The Ivan Reese, by type or time.
Magnetic Fields

I tried to learn how magnets work by making them from scratch.


In the below simulation, you can drag the white dot at the center.

This first experiment (above) was about simulating the field around a single wire carrying DC.

The wire is pointing straight out of the screen, so the field around it looks like a circle.

The particles are flowing in the direction of magnetic North. The blue glow around the wire shows the strength of the field, but it doesn’t show anything about the polarity.


In the below, try dragging one dot on top of the other. Looks like a pulsar, hey?

This experiment (above) involved two wires, each carrying the current in opposite directions (outward on the left, inward on the right).

I decided that the story behind the particles is that they’re what you’d get if you broke compass needles in half, and each half was purely attracted toward its preferred magnetic pole.

Physically impossible (probably), kinda nonsense, but very useful for exploring the space intuitively.

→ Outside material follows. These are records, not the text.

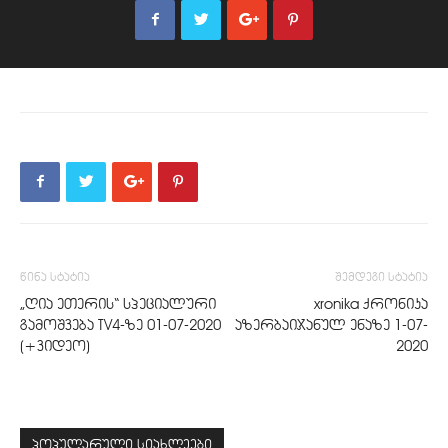
წინა სტატია
შემდეგი სტატია
„ღია ეთერის“ სპეციალური
xronika ქრონიკა
გამოშვება TV4-ზე 01-07-2020
აზერბაიჯანულ ენაზე 1-07-
(+ვიდეო)
2020
პოპულარული სიახლეები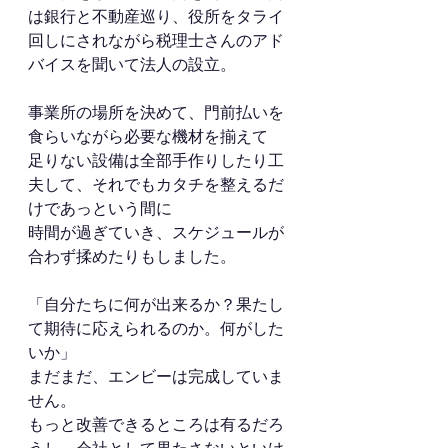
は銀行と不動産巡り、役所をタライ
回しにされながら税理士さんのアド
バイスを聞いて法人の設立。
事業所の場所を決めて、門前払いを
食らいながら必要な機材を揃えて
足りない設備は全部手作りしたり工
夫して、それでもカタチを整えるだ
けであっという間に
時間が過ぎていき、スケジュールが
合わず揉めたりもしました。
「自分たちに何が出来るか？果たし
て期待に応えられるのか。何がした
いか」
まだまだ、エンビーは完成していま
せん。
もっと改善できるところは有るだろ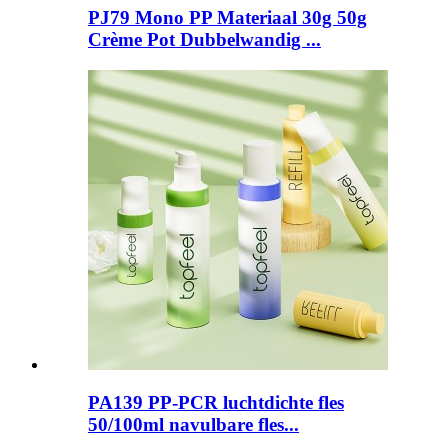
PJ79 Mono PP Materiaal 30g 50g
Crème Pot Dubbelwandig ...
PA139 PP-PCR luchtdichte fles
50/100ml navulbare fles...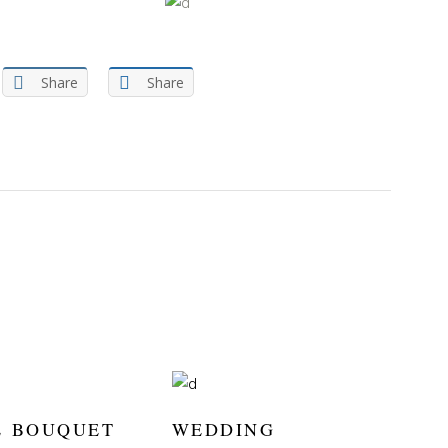
Share
Share
L BOUQUET
WEDDING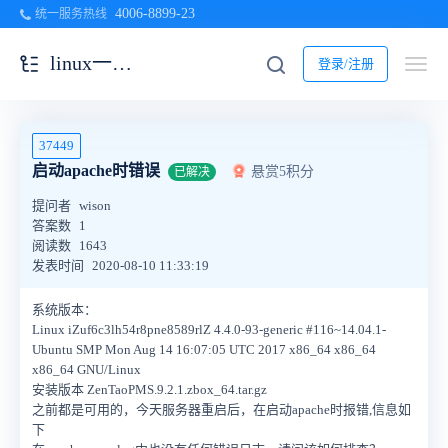
4006-8899-23
统一服务热线
linux一键安装包
登录/注册
37449
启动apache时错误
悬赏5积分
已解决
提问者
wison
答案数
1
阅读数
1643
发表时间
2020-08-10 11:33:19
系统版本：
Linux iZuf6c3lh54r8pne8589rlZ 4.4.0-93-generic #116~14.04.1-
Ubuntu SMP Mon Aug 14 16:07:05 UTC 2017 x86_64 x86_64
x86_64 GNU/Linux
安装版本 ZenTaoPMS.9.2.1.zbox_64.tar.gz
之前都是可用的，今天服务器重启后，在启动apache时报错,信息如
下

More wires now, to better understand if the way I’m modelling the field actually works the way it ought to.

And it super doesn’t!

For instance, the glows around wires (showing field intensity) now incorporates a bit of info about polarity. But it’s wrong!

So I did a bunch more research, rewrote the code so that it runs on the GPU, and set up a rough SDF model of an electric motor:

Now we’re talking! The glows now show poles — red is a North pole, blue is a South pole. The dots around the outside are the 12 coils of wire in the stator, carefully arranged to turn 3-phase AC power into something called an RMF or Rotating Magnetic Field.

You can turn “Rotor Strength” down to zero and then all you’ll see is the RMF. I was so thrilled when I got this working, and the field rotated smoothly.

I learned a lot from this project — I’ll do a more detailed writeup in the future.